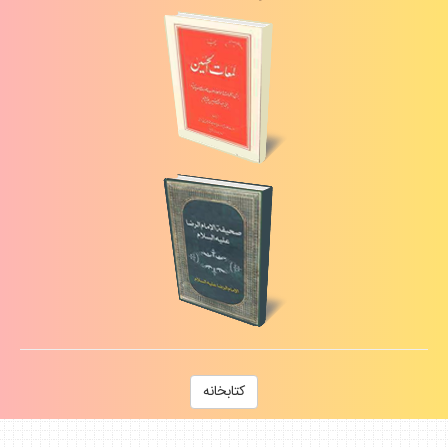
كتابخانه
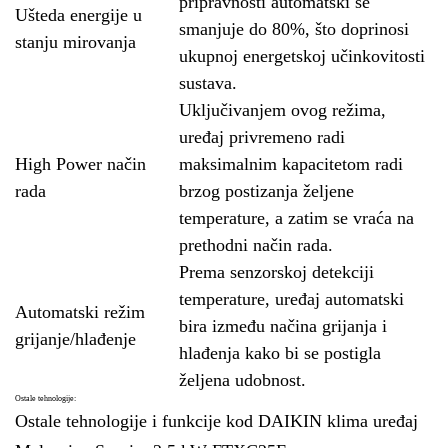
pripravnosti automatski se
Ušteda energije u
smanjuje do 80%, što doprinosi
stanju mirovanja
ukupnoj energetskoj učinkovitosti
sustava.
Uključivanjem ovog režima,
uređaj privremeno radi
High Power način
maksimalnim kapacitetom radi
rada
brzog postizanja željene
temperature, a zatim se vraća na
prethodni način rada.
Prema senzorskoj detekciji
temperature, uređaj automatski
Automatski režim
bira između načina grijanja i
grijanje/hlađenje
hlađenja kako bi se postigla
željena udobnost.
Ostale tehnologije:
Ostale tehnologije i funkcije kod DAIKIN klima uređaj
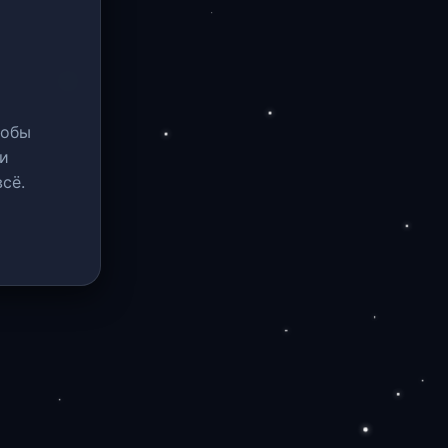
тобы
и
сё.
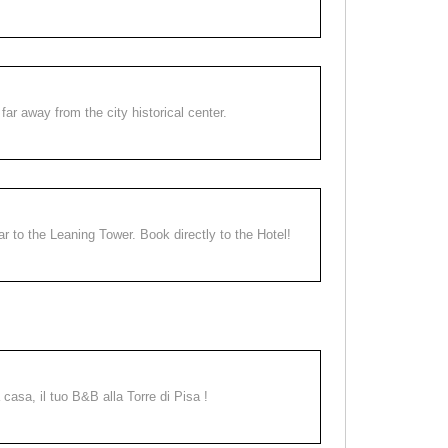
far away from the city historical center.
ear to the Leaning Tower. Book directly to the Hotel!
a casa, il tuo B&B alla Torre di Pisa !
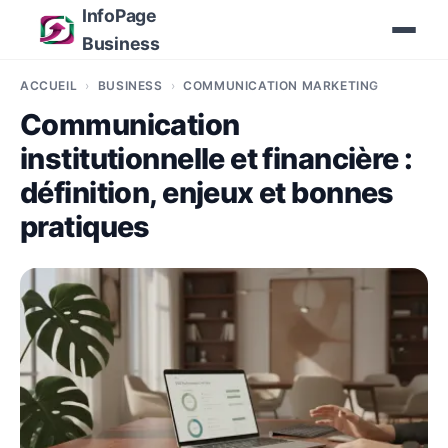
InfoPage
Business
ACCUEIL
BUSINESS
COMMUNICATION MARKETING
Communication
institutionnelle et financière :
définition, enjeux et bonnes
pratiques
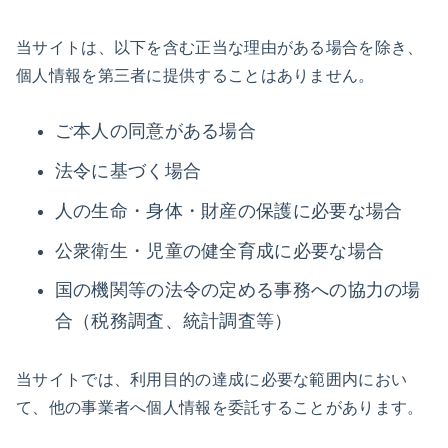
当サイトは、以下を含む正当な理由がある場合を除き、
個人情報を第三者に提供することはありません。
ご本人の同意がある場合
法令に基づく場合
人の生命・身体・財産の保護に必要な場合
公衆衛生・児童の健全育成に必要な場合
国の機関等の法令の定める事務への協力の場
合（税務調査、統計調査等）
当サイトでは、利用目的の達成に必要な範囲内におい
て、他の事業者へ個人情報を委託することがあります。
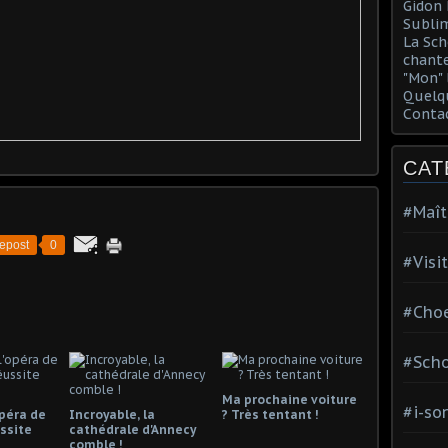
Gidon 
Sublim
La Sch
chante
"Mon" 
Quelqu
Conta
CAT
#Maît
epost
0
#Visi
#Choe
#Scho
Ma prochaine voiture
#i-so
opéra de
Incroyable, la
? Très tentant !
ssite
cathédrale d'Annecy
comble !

• • • • • • •

> [Exercise] Word for word, restate all of the entries above and leave each picture out.

> [Your response]
كتابخانه
pripravnosti automatski se
Ušteda energije u
smanjuje do 80%, što doprinosi
stanju mirovanja
ukupnoj energetskoj učinkovitosti
sustava.
Uključivanjem ovog režima,
uređaj privremeno radi
High Power način
maksimalnim kapacitetom radi
rada
brzog postizanja željene
temperature, a zatim se vraća na
prethodni način rada.
Prema senzorskoj detekciji
temperature, uređaj automatski
Automatski režim
bira između načina grijanja i
grijanje/hlađenje
hlađenja kako bi se postigla
željena udobnost.
Ostale tehnologije:
Ostale tehnologije i funkcije kod DAIKIN klima uređaj
тобы
и
сё.
far away from the city historical center.
ear to the Leaning Tower. Book directly to the Hotel!
a casa, il tuo B&B alla Torre di Pisa !
InfoPage
Business
ACCUEIL
BUSINESS
COMMUNICATION MARKETING
Communication
institutionnelle et financière :
définition, enjeux et bonnes
pratiques
当サイトは、以下を含む正当な理由がある場合を除き、
個人情報を第三者に提供することはありません。
ご本人の同意がある場合
法令に基づく場合
人の生命・身体・財産の保護に必要な場合
公衆衛生・児童の健全育成に必要な場合
国の機関等の法令の定める事務への協力の場
合（税務調査、統計調査等）
当サイトでは、利用目的の達成に必要な範囲内におい
て、他の事業者へ個人情報を委託することがあります。
Gidon 
Sublim
La Sch
chante
"Mon" 
Quelqu
Conta
CAT
#Maît
epost
0
#Visi
#Choe
#Scho
Ma prochaine voiture
#i-so
opéra de
Incroyable, la
? Très tentant !
ssite
cathédrale d'Annecy
comble !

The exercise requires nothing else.